The Local is a free and blazingly-fast tribute to surf maps and bunny hopping
Sometimes, you just gotta go fast; feel that virtual wind in your hair as you launch yourself at the speed of sound through an abstract playground. The Local—a (mostly) free multiplayer speedster sandbox from Aussie solo dev JINC—understands the joy of moving absurdly quick in bizarre, physics-defying ways, and pairs it with the constant, sphincter-clenching fear that one tiny mistake will reduce you to a greasy smear on a mountain-side. You should probably give it a try.
It's a loving tribute to the wacky, kinda-sorta-busted movement systems of early FPS games. Back when you could inexplicably move faster by strafing and turning in the same direction in mid-air, defy friction by hopping across the ground, or slide effortlessly uphill across 70-degree inclines. Most of your going fast will be grinding on rails, Jet Set Radio-style, boosting on downhills, defying gravity the rest of the time and ramping through the air off every tempting ledge.
I found out the hard way that fall damage will kill you very easily unless you land on a bounce pad or rail. The faster you go, the easier it is to screw up, but going improbably fast is just such a joy that chaining grinds, jumps, hops and slides to maintain that speed is deeply compelling. That'd honestly be enough for me, but there's a surprising amount of meat on The Local's bones, including multiple modes, solo or online.

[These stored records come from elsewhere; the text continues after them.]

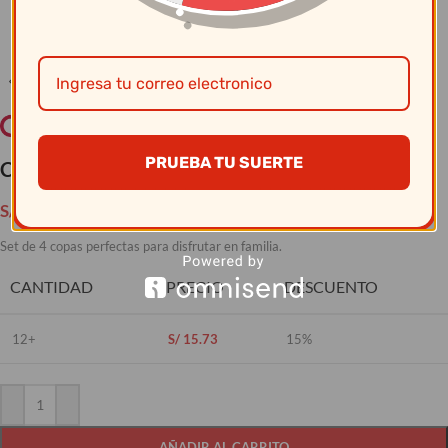
Clic para ampliar
PRUEBA TU SUERTE
Cristar – Set x4 Copas Rioja Agua Cristar
S/
18.50
Set de 4 copas perfectas para disfrutar en familia.
CANTIDAD
PRECIO
DESCUENTO
12+
S/
15.73
15%
AÑADIR AL CARRITO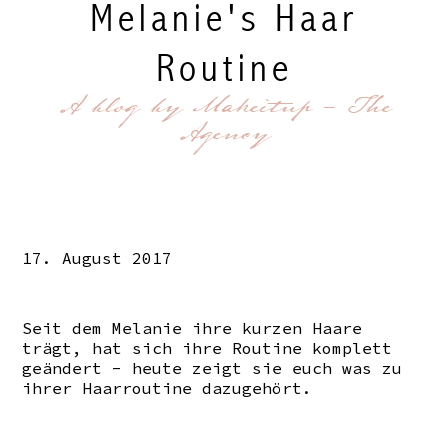
Melanie's Haar
Routine
A blog by Makeitup - The
Agency
17. August 2017
Seit dem Melanie ihre kurzen Haare
trägt, hat sich ihre Routine komplett
geändert - heute zeigt sie euch was zu
ihrer Haarroutine dazugehört.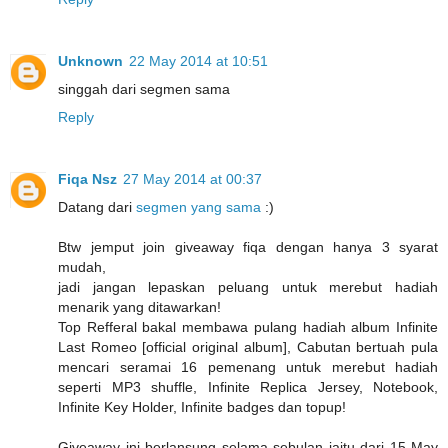
Unknown
22 May 2014 at 10:51
singgah dari segmen sama
Reply
Fiqa Nsz
27 May 2014 at 00:37
Datang dari
segmen yang sama
:)
Btw jemput join giveaway fiqa dengan hanya 3 syarat
mudah,
jadi jangan lepaskan peluang untuk merebut hadiah
menarik yang ditawarkan!
Top Refferal bakal membawa pulang hadiah album Infinite
Last Romeo [official original album], Cabutan bertuah pula
mencari seramai 16 pemenang untuk merebut hadiah
seperti MP3 shuffle, Infinite Replica Jersey, Notebook,
Infinite Key Holder, Infinite badges dan topup!
Giveaway ini berlansung selama sebulan iaitu dari 15 May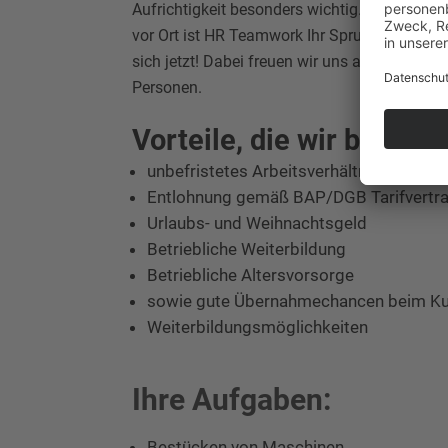
Aufrichtigkeit besonders wichtig. Dank unse
vor Ort ist HR Teamwork Ihr Sprungbrett. G
sich jetzt! Dabei freuen wir uns auch über 
Personen.
Vorteile, die wir bieten:
unbefristetes Arbeitsverhältnis
Entlohnung gemäß BAP/DGB Tarifvertr
Urlaubs- und Weihnachtsgeld
Betriebliche Weiterbildung
Betriebliche Altersvorsorge
sowie gute Übernahmechancen beim K
Weiterbildungsmöglichkeiten
Ihre Aufgaben:
Bestücken von Maschinen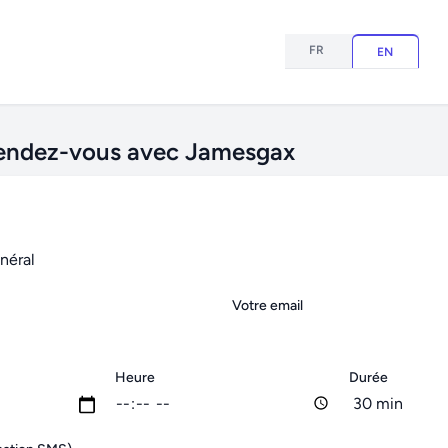
FR
EN
rendez-vous avec Jamesgax
Votre email
Heure
Durée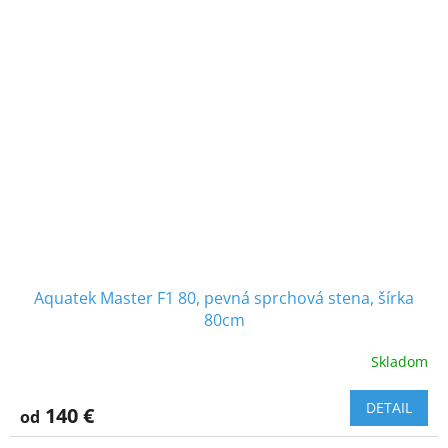
Aquatek Master F1 80, pevná sprchová stena, šírka
80cm
Skladom
DETAIL
140 €
od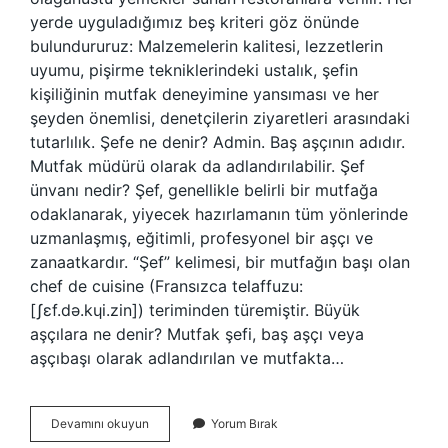
yerde uyguladığımız beş kriteri göz önünde
bulundururuz: Malzemelerin kalitesi, lezzetlerin
uyumu, pişirme tekniklerindeki ustalık, şefin
kişiliğinin mutfak deneyimine yansıması ve her
şeyden önemlisi, denetçilerin ziyaretleri arasındaki
tutarlılık. Şefe ne denir? Admin. Baş aşçının adıdır.
Mutfak müdürü olarak da adlandırılabilir. Şef
ünvanı nedir? Şef, genellikle belirli bir mutfağa
odaklanarak, yiyecek hazırlamanın tüm yönlerinde
uzmanlaşmış, eğitimli, profesyonel bir aşçı ve
zanaatkardır. “Şef” kelimesi, bir mutfağın başı olan
chef de cuisine (Fransızca telaffuzu:
[ʃɛf.də.kɥi.zin]) teriminden türemiştir. Büyük
aşçılara ne denir? Mutfak şefi, baş aşçı veya
aşçıbaşı olarak adlandırılan ve mutfakta…
Şeflere
Devamını okuyun
Yorum Bırak
Ne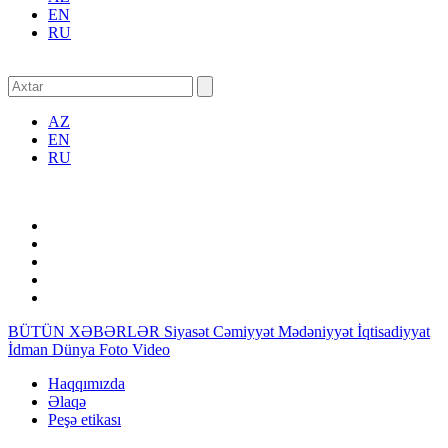
EN
RU
AZ
EN
RU
BÜTÜN XƏBƏRLƏR
Siyasət
Cəmiyyət
Mədəniyyət
İqtisadiyyat
İdman
Dünya
Foto
Video
Haqqımızda
Əlaqə
Peşə etikası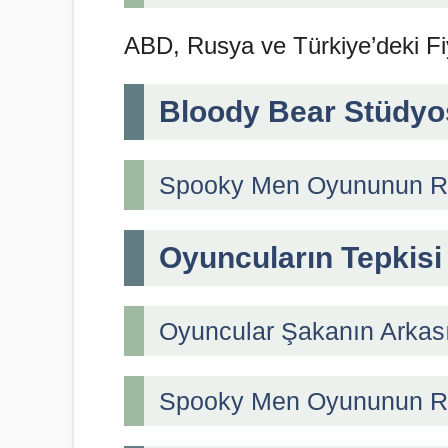
ABD, Rusya ve Türkiye’deki Fiy
Bloody Bear Stüdyos
Spooky Men Oyununun Rey
Oyuncuların Tepkisi 
Oyuncular Şakanın Arkas
Spooky Men Oyununun Re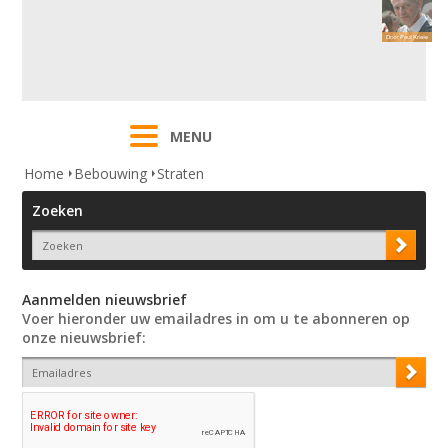
MENU
Home
Bebouwing
Straten
Zoeken
Aanmelden nieuwsbrief
Voer hieronder uw emailadres in om u te abonneren op
onze nieuwsbrief: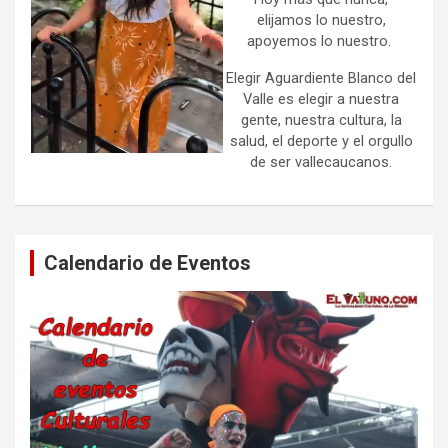
elijamos lo nuestro,
apoyemos lo nuestro.
Elegir Aguardiente Blanco del
Valle es elegir a nuestra
gente, nuestra cultura, la
salud, el deporte y el orgullo
de ser vallecaucanos.
Calendario de Eventos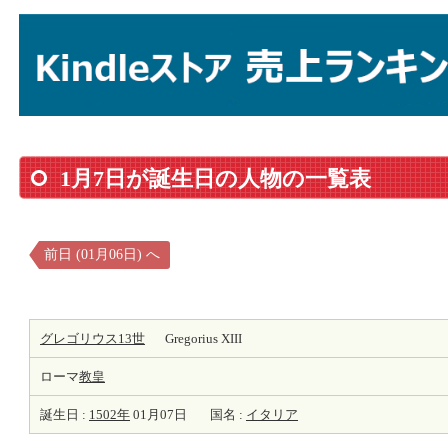
1月7日が誕生日の人物の一覧表
前日 (01月06日) へ
グレゴリウス13世
Gregorius XIII
ローマ
教皇
誕生日 :
1502年
01月07日
国名 :
イタリア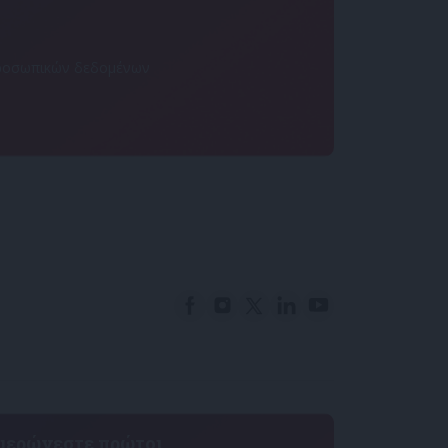
 προσωπικών δεδομένων
ημερώνεστε πρώτοι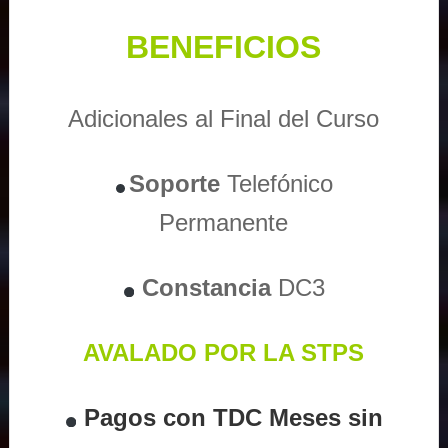
BENEFICIOS
Adicionales al Final del Curso
Soporte
Telefónico
Permanente
Constancia
DC3
AVALADO POR LA STPS
Pagos con TDC Meses sin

While there's only one large-ish map (set in a weird cartoon sci-fi Australia), there's checkpoint and target-shooting races (you have finger-guns) with the option to challenge your own or other player's ghost replays. There's full online multiplayer with players scrambling to reach locations before their rivals.
The main Orders mode is even more involved, sending you running high velocity gig economy delivery jobs, picking up packages from warehouses and yeeting them (and yourself) to their intended homes. And then you get to spend your earnings on upgrades or special resources that can be even more lucrative to deliver.
It's weirdly stressful but fun, trying to manage all of these systems while avoiding getting splattered by gravity. Worse, the game gets angrier the longer you stay alive, initially shooting homing missiles at you from scattered emplacements around the map, and later sending hovertanks after you. Both can be shot, but that's just one more thing to juggle. Needless to say, the online leaderboards are hotly contested.
It's out now, and is mostly free, aside from the optional 'supporter package' adding one more mode (Inferno, an endurance checkpoint race) and some cosmetic customization options. The developer informed me that if the game does well, he'd like to add Steam Workshop support for sharing custom levels, but he's waiting to see if there's enough players to justify the extra work. Go give it a spin and let him know it'll be worth it.